There are still mountains on this earth that no human being has ever stood on top of. Fewer every year, sure. But they exist. And every time a team sets out to change that, something elemental is at stake — the kind of thing that drew climbers to the mountains in the first place, long before permit fees and GPS trackers entered the picture.

In late April 2026, the seven-member Korean Alpine Federation team flew to Taplejung, Nepal, with exactly that in mind. Their target was Sato Peak, a 6,220-meter summit in the Kangchenjunga region that had resisted every previous attempt to climb it.
By May 4, three of them stood on its summit for the first time in recorded history.
[Full story via ExplorersWeb]
What Is Sato Peak?
Sato Peak is located in the Janak Himal Range, northwest of Kangchenjunga, adjacent to the six peaks of the Sharphu group. It’s not a household name in mountaineering circles, and truthfully that’s part of what makes this story interesting. The peak is genuinely obscure — its altitude alone is contested across sources, ranging from 6,150 to 6,220 meters depending on who you ask. Its exact location has created real confusion over the decades, with previous climbing teams sometimes summiting the wrong peak entirely without realizing it.

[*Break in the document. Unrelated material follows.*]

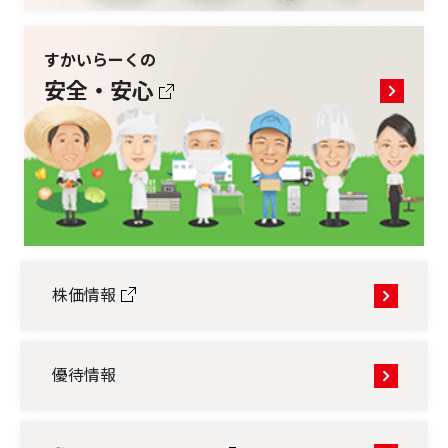
すかいらーくの
安全・安心
株価情報
優待情報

The region was closed to climbers for decades, reopening only in 2022. Since then, there have been a handful of attempts specifically on Sato Peak. An Italian team reached a foresummit called Sato Pyramide at 6,100 meters in 2022. A Japanese team tried in 2023 and fell short. The Himalayan Database — the authoritative record-keeper for Himalayan ascents — had the peak listed as “unclimbed?” with a question mark, suspecting a Japanese team may have accidentally reached the top in the 1960s while believing they were on a different mountain altogether. Nobody knew for certain. Until now.
How the Climb Unfolded
The Korean team was led by Ahn Chi-young, one of Korea’s most experienced exploratory alpinists, alongside Lee Sang-guk and Lee Ui-jun on the summit push. The full seven-member squad flew to Taplejung in mid-April and were on the mountain until May 10.
The summit bid itself took five days.
They left base camp on a Tuesday, establishing Camp 1 below the east face before pushing to Camp 2 the following day.

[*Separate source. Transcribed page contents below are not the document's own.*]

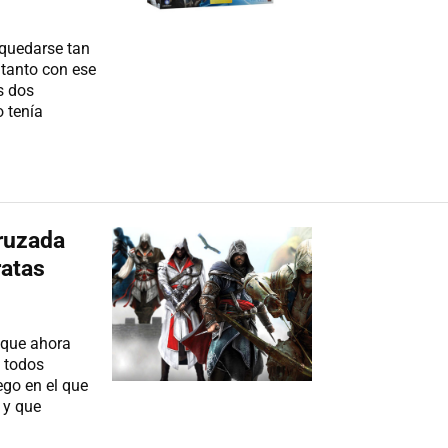
 quedarse tan
 tanto con ese
s dos
 tenía
Cruzada
ratas
 que ahora
 todos
ego en el que
 y que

A weather delay pinned them there for an extra day (that waiting game will be familiar to many mountaineers).
On day four, they pushed up to Camp 3.
On day five, a Saturday afternoon in early May, they topped out on the southeast face via a route that included technical sections on ice and mixed terrain.
They did the entire thing Alpine style, no Sherpa support, start to finish.
Why First Ascents Still Matter
Even though this isn’t the tallest mountain in the world, the first ascent is still important. It’s about going somewhere completely unknown, with no prior knowledge of the route, no one to call for beta, no record of what the upper mountain actually looks like up close. Every decision is made in the dark, in the most literal sense possible.
For mountaineers like Sonam Saxena, who understands firsthand the weight of standing somewhere extraordinary for the first time, the appeal is obvious.
Saxena has spoken about how the drive to summit Everest was fueled less by the mountain’s fame than by the personal challenge of pushing past what feels impossible. That same instinct is what sends a team of seven Korean climbers to a disputed, barely-documented peak in the Kangchenjunga region when they could have chosen something easier and better understood.
There are still unclimbed peaks out there. There are still lines no one has drawn. And somewhere, right now, a team is looking at a photograph of one of them and wondering if they could be the first.